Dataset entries
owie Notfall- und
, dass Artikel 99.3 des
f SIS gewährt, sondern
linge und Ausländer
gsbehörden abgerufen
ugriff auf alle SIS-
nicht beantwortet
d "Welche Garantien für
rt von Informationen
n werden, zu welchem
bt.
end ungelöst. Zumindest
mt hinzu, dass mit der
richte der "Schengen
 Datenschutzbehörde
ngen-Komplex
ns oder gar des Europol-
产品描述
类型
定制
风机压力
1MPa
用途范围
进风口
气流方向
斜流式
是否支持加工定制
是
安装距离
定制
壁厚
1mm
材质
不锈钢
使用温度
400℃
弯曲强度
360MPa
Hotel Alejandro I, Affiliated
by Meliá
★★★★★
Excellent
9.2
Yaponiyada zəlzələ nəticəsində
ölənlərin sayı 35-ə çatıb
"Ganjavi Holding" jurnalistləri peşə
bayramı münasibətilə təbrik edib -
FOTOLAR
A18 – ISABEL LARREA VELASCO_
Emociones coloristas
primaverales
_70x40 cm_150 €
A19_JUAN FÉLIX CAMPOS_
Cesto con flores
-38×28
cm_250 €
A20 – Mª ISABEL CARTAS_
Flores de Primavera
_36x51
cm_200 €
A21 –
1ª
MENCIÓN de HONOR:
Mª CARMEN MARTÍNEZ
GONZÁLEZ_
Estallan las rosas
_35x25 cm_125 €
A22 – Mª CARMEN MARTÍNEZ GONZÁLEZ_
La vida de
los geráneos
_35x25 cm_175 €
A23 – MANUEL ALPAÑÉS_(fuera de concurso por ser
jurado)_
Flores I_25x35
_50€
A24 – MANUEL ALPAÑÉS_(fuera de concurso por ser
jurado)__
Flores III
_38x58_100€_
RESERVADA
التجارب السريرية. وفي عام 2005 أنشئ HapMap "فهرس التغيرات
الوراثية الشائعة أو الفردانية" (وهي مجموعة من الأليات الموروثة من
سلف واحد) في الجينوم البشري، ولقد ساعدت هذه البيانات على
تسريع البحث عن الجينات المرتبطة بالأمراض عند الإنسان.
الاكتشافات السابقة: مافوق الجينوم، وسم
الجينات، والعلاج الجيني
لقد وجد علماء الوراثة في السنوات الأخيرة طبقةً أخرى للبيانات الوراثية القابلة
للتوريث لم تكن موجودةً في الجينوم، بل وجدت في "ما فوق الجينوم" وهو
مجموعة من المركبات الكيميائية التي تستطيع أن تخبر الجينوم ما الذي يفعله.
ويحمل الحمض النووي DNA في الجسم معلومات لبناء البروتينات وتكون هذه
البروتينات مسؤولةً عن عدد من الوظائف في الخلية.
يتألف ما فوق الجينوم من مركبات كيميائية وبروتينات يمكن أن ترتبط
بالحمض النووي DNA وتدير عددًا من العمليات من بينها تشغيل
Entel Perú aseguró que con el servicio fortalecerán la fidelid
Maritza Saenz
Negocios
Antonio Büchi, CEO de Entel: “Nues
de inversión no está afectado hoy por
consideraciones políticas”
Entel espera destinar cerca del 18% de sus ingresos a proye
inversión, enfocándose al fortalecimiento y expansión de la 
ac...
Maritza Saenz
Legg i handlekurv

◆ Your goal: The full set of lines above should be retyped without a single change.

◆ Response for this exercise:
owie Notfall- und
, dass Artikel 99.3 des
f SIS gewährt, sondern
linge und Ausländer
gsbehörden abgerufen
ugriff auf alle SIS-
nicht beantwortet
d "Welche Garantien für
rt von Informationen
n werden, zu welchem
bt.
end ungelöst. Zumindest
mt hinzu, dass mit der
richte der "Schengen
 Datenschutzbehörde
ngen-Komplex
ns oder gar des Europol-
产品描述
类型
定制
风机压力
1MPa
用途范围
进风口
气流方向
斜流式
是否支持加工定制
是
安装距离
定制
壁厚
1mm
材质
不锈钢
使用温度
400℃
弯曲强度
360MPa
Hotel Alejandro I, Affiliated
by Meliá
★★★★★
Excellent
9.2
Yaponiyada zəlzələ nəticəsində
ölənlərin sayı 35-ə çatıb
"Ganjavi Holding" jurnalistləri peşə
bayramı münasibətilə təbrik edib -
FOTOLAR
A18 – ISABEL LARREA VELASCO_
Emociones coloristas
primaverales
_70x40 cm_150 €
A19_JUAN FÉLIX CAMPOS_
Cesto con flores
-38×28
cm_250 €
A20 – Mª ISABEL CARTAS_
Flores de Primavera
_36x51
cm_200 €
A21 –
1ª
MENCIÓN de HONOR:
Mª CARMEN MARTÍNEZ
GONZÁLEZ_
Estallan las rosas
_35x25 cm_125 €
A22 – Mª CARMEN MARTÍNEZ GONZÁLEZ_
La vida de
los geráneos
_35x25 cm_175 €
A23 – MANUEL ALPAÑÉS_(fuera de concurso por ser
jurado)_
Flores I_25x35
_50€
A24 – MANUEL ALPAÑÉS_(fuera de concurso por ser
jurado)__
Flores III
_38x58_100€_
RESERVADA
التجارب السريرية. وفي عام 2005 أنشئ HapMap "فهرس التغيرات
الوراثية الشائعة أو الفردانية" (وهي مجموعة من الأليات الموروثة من
سلف واحد) في الجينوم البشري، ولقد ساعدت هذه البيانات على
تسريع البحث عن الجينات المرتبطة بالأمراض عند الإنسان.
الاكتشافات السابقة: مافوق الجينوم، وسم
الجينات، والعلاج الجيني
لقد وجد علماء الوراثة في السنوات الأخيرة طبقةً أخرى للبيانات الوراثية القابلة
للتوريث لم تكن موجودةً في الجينوم، بل وجدت في "ما فوق الجينوم" وهو
مجموعة من المركبات الكيميائية التي تستطيع أن تخبر الجينوم ما الذي يفعله.
ويحمل الحمض النووي DNA في الجسم معلومات لبناء البروتينات وتكون هذه
البروتينات مسؤولةً عن عدد من الوظائف في الخلية.
يتألف ما فوق الجينوم من مركبات كيميائية وبروتينات يمكن أن ترتبط
بالحمض النووي DNA وتدير عددًا من العمليات من بينها تشغيل
Entel Perú aseguró que con el servicio fortalecerán la fidelid
Maritza Saenz
Negocios
Antonio Büchi, CEO de Entel: “Nues
de inversión no está afectado hoy por
consideraciones políticas”
Entel espera destinar cerca del 18% de sus ingresos a proye
inversión, enfocándose al fortalecimiento y expansión de la 
ac...
Maritza Saenz
Legg i handlekurv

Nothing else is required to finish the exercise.